--- TASK INPUT ---

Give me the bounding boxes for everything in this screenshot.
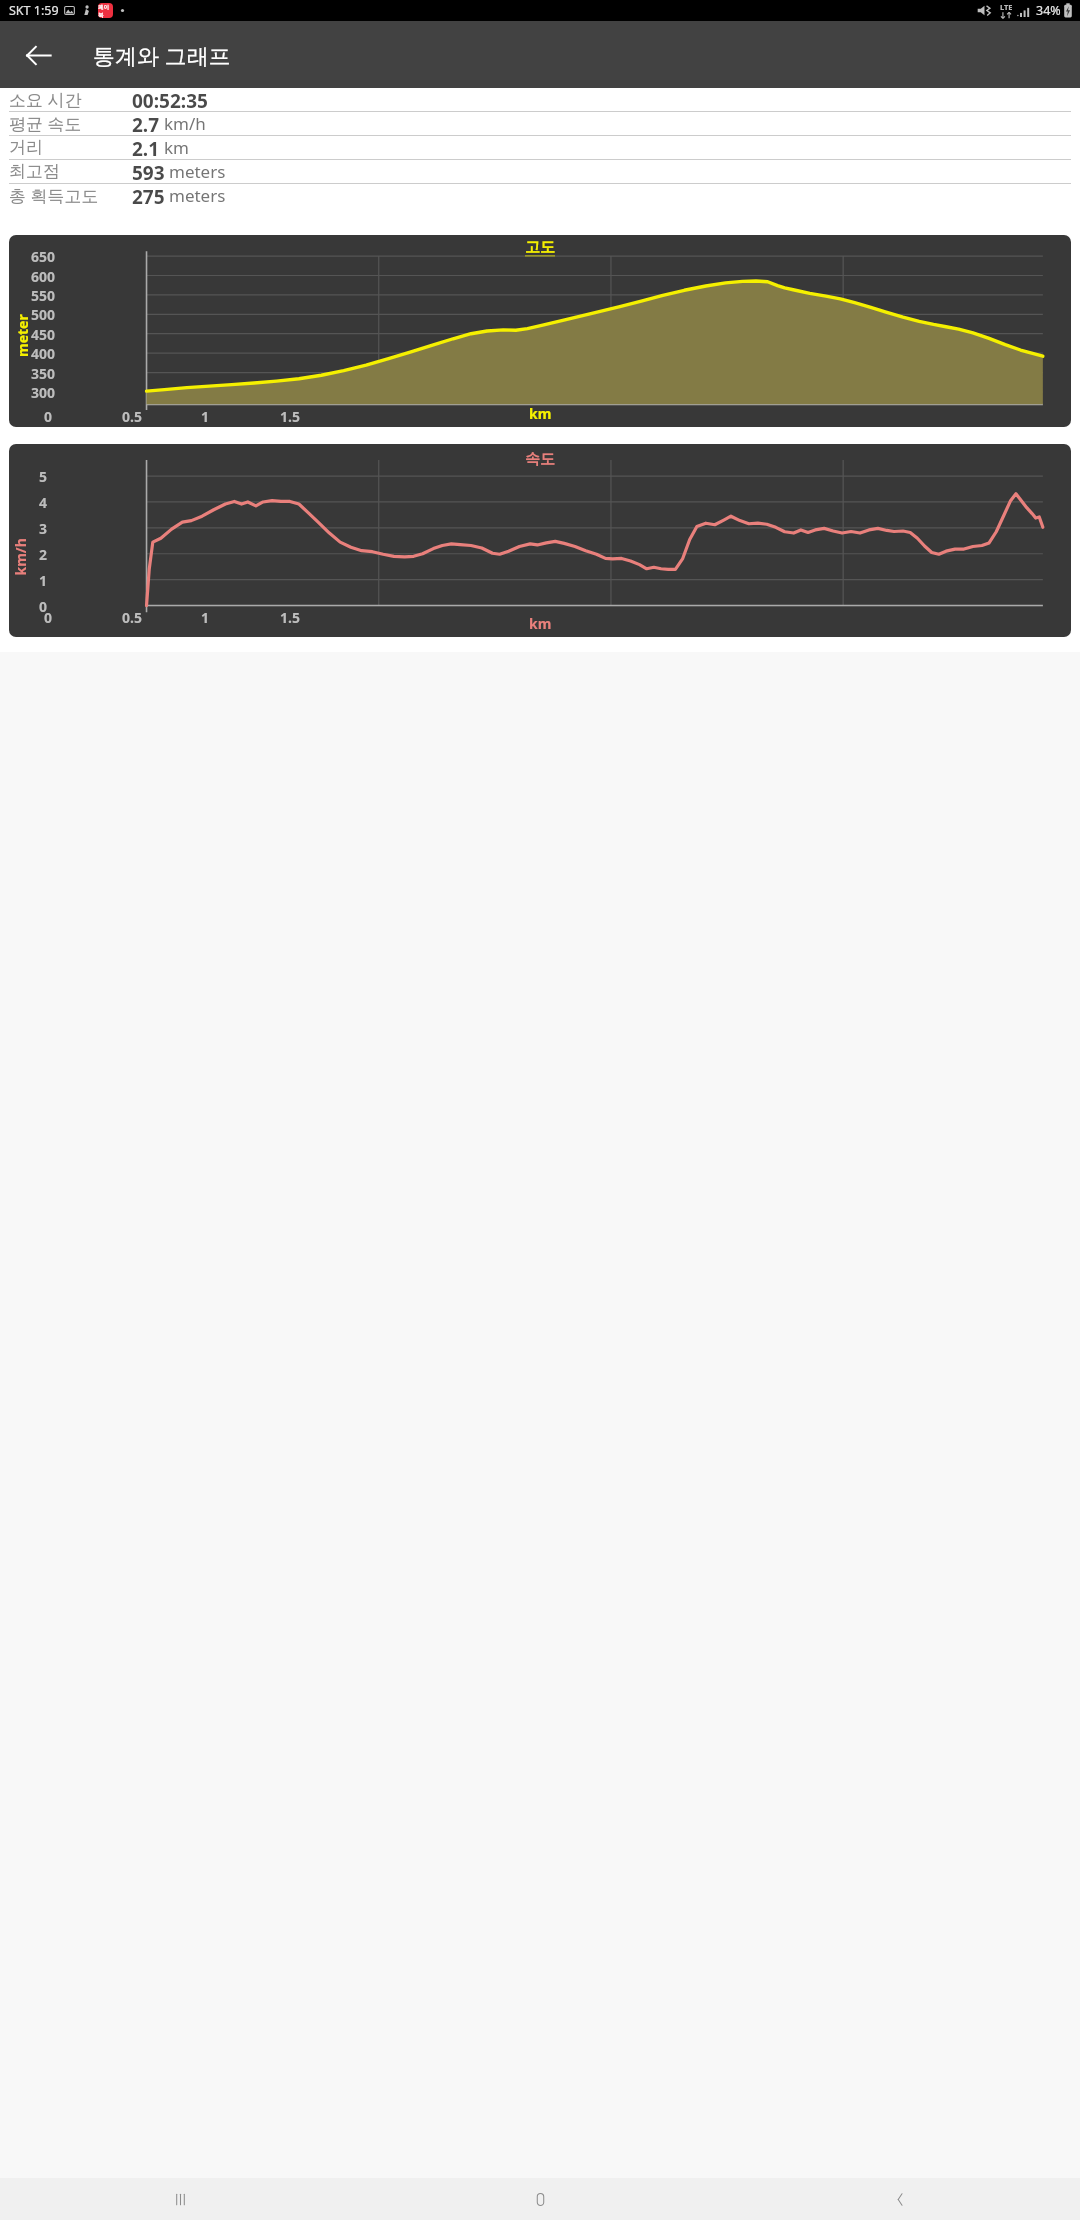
staticText: 400	[31, 344, 56, 363]
staticText: 5	[39, 467, 48, 486]
staticText: 1.5	[280, 407, 300, 426]
staticText: 2.7	[132, 112, 160, 135]
staticText: 통계와 그래프	[93, 40, 231, 70]
staticText: LTE	[1000, 2, 1013, 12]
staticText: 1.5	[280, 608, 300, 627]
button[interactable]: Recent apps	[0, 2178, 360, 2220]
staticText: 34%	[1036, 2, 1061, 19]
staticText: km	[529, 404, 552, 423]
staticText: 500	[31, 305, 56, 324]
staticText: 300	[31, 383, 56, 402]
button[interactable]: Home	[360, 2178, 720, 2220]
button[interactable]: Back	[10, 27, 66, 83]
staticText: km	[529, 614, 552, 633]
staticText: 소요 시간	[9, 88, 82, 111]
button[interactable]: 소요 시간	[0, 88, 1080, 111]
staticText: 페이북	[98, 4, 113, 18]
staticText: 350	[31, 364, 56, 383]
button[interactable]: 0	[9, 444, 1071, 637]
staticText: meters	[169, 160, 226, 183]
staticText: 1	[201, 407, 210, 426]
staticText: 0	[44, 407, 53, 426]
staticText: 00:52:35	[132, 88, 208, 111]
button[interactable]: 총 획득고도	[0, 184, 1080, 207]
staticText: 속도	[525, 450, 555, 469]
staticText: 0	[39, 597, 48, 616]
staticText: 0.5	[122, 407, 142, 426]
staticText: 550	[31, 286, 56, 305]
staticText: 고도	[525, 238, 555, 257]
staticText: 650	[31, 247, 56, 266]
staticText: 총 획득고도	[9, 184, 99, 207]
staticText: km/h	[164, 112, 206, 135]
staticText: km/h	[10, 538, 30, 576]
staticText: km	[164, 136, 189, 159]
staticText: meter	[13, 314, 32, 357]
staticText: 275	[132, 184, 165, 207]
staticText: 450	[31, 325, 56, 344]
button[interactable]: 650	[9, 235, 1071, 427]
staticText: 2	[39, 545, 48, 564]
staticText: 2.1	[132, 136, 160, 159]
staticText: meters	[169, 184, 226, 207]
staticText: 최고점	[9, 161, 60, 182]
staticText: 1	[39, 571, 48, 590]
staticText: 평균 속도	[9, 112, 82, 135]
staticText: 거리	[9, 137, 43, 158]
staticText: 4	[39, 493, 48, 512]
staticText: 3	[39, 519, 48, 538]
staticText: 0.5	[122, 608, 142, 627]
button[interactable]: 평균 속도	[0, 112, 1080, 135]
staticText: 0	[44, 608, 53, 627]
staticText: 593	[132, 160, 165, 183]
staticText: SKT 1:59	[9, 2, 59, 19]
button[interactable]: 최고점	[0, 160, 1080, 183]
button[interactable]: 거리	[0, 136, 1080, 159]
staticText: 600	[31, 267, 56, 286]
staticText: 1	[201, 608, 210, 627]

---

TASK DIRECTIONS: Whenever a line in the records contains the word "meters", copy that line.

COMPLETED EXERCISE:
staticText: meters	[169, 160, 226, 183]
staticText: meters	[169, 184, 226, 207]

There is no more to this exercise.